October 21, 2009

All the news that's fit to print

I've been catching up on the whole Faux News controversy brewed up this weekend by the White House apparently in an effort to start some sort of Jets/Sharks video showdown.
After going through the comments made by Emmanuel, Axelrod, Gibbs and others and the rebuttals from Ailes, van Susteren, and even Jake Tapper of ABC, I have to agree with Jason Linkins at Huffington Post:

What Fox sells now, essentially, is self-esteem.
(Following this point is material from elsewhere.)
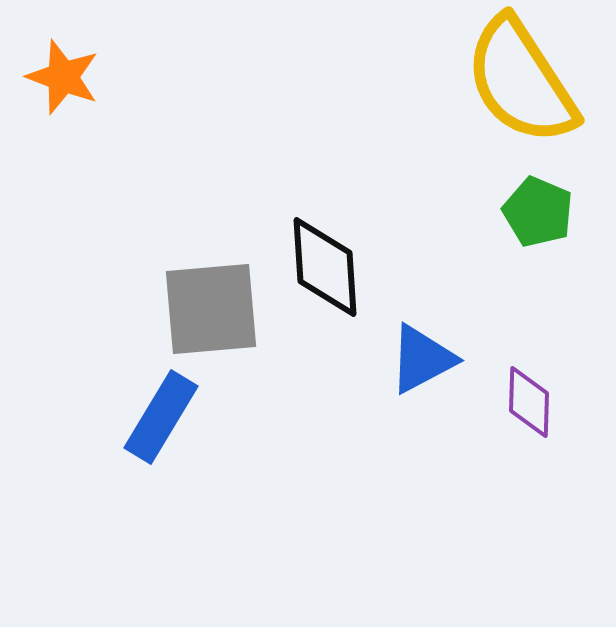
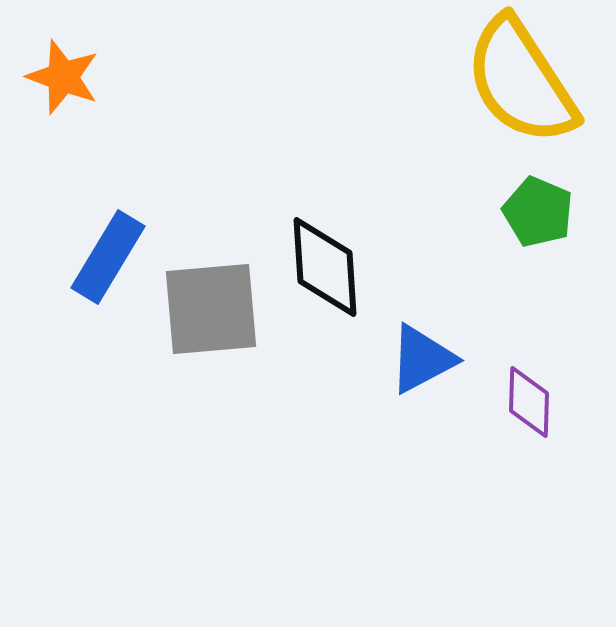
blue rectangle: moved 53 px left, 160 px up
Having successfully defined themselves as the go-to source for the conservative base, Fox feeds those eyeballs with pure Soma, allowing their viewers to bliss out, have their worldview validated, and feel good about themselves. (What's really genius about this is that Fox News chairman Roger Ailes gives liberals exactly what they want, too: a source for consistent outrage that reinforces their worldview as well. No matter who you are, it's impossible to watch Fox News and not feel like your point of view is the right one!)
Really, I'm betraying my rabidly liberal leanings here, but who can watch this crap and think "fair and balanced"?? The "news" stories they pursue are petty at best and often deliberately malicious. They contain very little in the way of facts. Much of the reports are delivered and/or introduced with the vaguest references to sources.
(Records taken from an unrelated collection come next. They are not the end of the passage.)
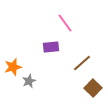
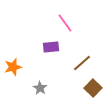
gray star: moved 11 px right, 7 px down; rotated 16 degrees counterclockwise
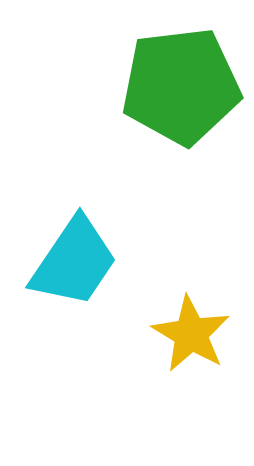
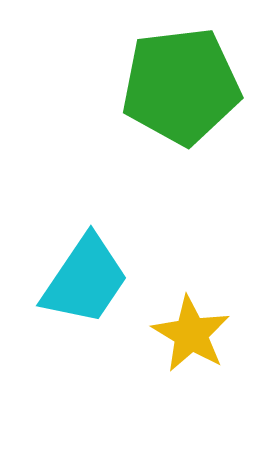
cyan trapezoid: moved 11 px right, 18 px down
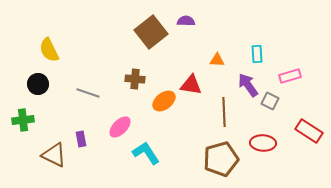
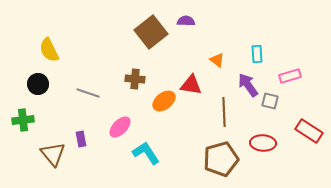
orange triangle: rotated 35 degrees clockwise
gray square: rotated 12 degrees counterclockwise
brown triangle: moved 1 px left, 1 px up; rotated 24 degrees clockwise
Yes, MSNBC is almost obscenely left-leaning, but their news programming (as opposed to the maniacal tongue-tripping Olbermann) generally includes facts. And they don't spend inordinate amount of air time worrying over trivialities.
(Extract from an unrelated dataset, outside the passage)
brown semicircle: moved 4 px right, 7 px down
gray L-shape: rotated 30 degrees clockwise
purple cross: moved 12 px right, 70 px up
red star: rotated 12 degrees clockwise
The reality is that all of our major news programs let us down. All national media is inherently a bully pulpit, but in the past, the NEWS was sacrosanct. When Murrow or Cronkite reported a story, there was no question that you were getting all the available facts and none of the reporter's (or station owner's) feelings. Whatever else NBC wanted you to think or do, the 30 minutes of the evening news was not part of it. And reporters in general knew their stuff. They had a grasp of the facts before an interview and when a subject said something questionable or misleading, a reporter --back then-- would call them on it.
Perhaps there's a reason Jon Stewart was selected as the most trusted man on the news.